Your objective:
Throughout the material below, count the lines that include the string "Delegate", then report only the resulting number.

_ _ _ _

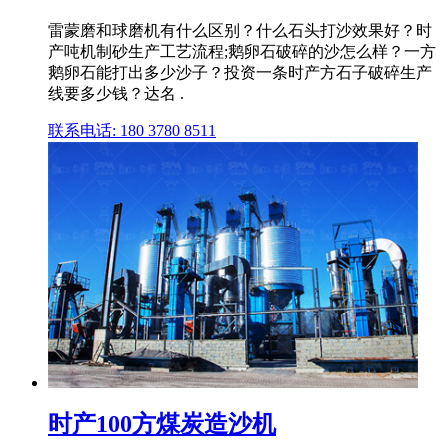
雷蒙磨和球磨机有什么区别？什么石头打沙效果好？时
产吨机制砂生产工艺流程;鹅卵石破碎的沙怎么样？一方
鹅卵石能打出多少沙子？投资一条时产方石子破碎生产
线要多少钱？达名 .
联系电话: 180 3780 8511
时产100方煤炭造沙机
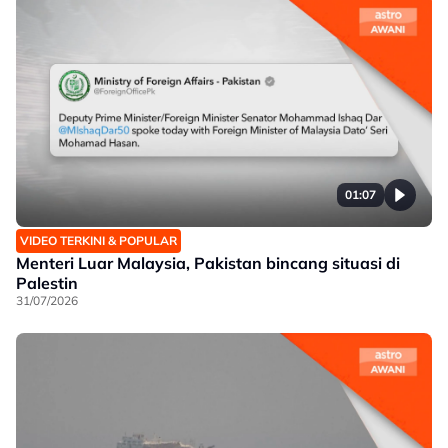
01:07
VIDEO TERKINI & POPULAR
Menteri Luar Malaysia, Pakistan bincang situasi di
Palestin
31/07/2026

_ _ _ _

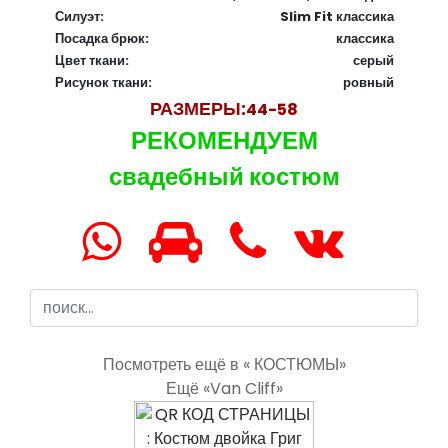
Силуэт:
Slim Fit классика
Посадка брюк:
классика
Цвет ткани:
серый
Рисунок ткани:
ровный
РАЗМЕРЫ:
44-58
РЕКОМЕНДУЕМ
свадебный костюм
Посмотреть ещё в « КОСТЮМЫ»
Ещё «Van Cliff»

_ _ _ _

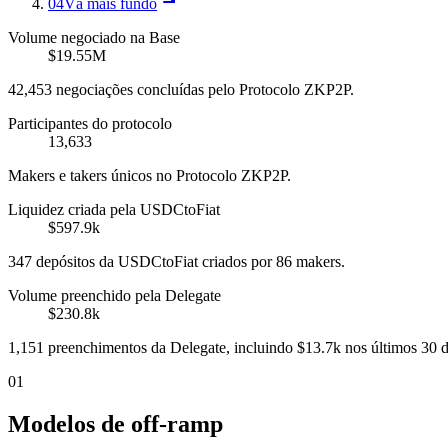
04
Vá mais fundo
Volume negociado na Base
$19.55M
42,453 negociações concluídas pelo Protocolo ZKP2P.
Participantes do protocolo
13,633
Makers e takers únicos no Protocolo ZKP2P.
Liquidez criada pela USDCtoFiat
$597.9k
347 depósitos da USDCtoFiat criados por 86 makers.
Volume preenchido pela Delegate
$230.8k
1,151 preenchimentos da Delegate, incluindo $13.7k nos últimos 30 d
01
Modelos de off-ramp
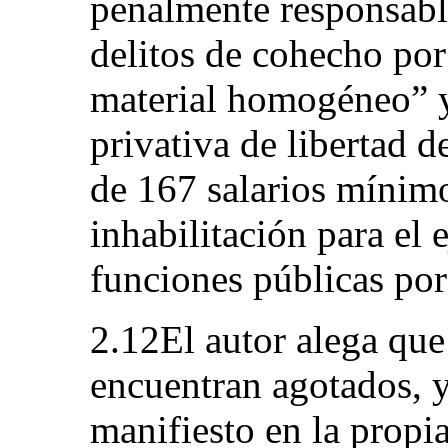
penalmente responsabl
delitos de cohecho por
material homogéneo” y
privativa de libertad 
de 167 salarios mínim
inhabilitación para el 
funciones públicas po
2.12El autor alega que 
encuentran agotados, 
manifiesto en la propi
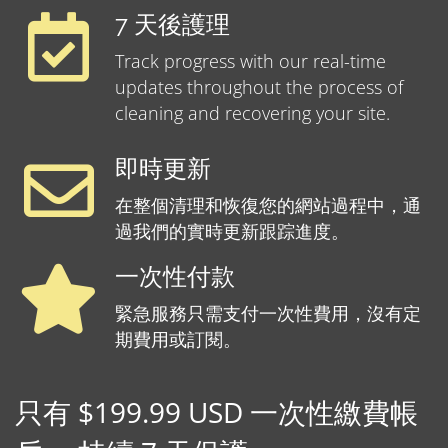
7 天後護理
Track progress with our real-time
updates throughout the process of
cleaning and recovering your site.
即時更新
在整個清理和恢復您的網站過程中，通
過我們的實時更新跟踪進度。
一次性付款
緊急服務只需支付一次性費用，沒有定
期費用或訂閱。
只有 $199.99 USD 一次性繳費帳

_ _ _ _

Answer:
2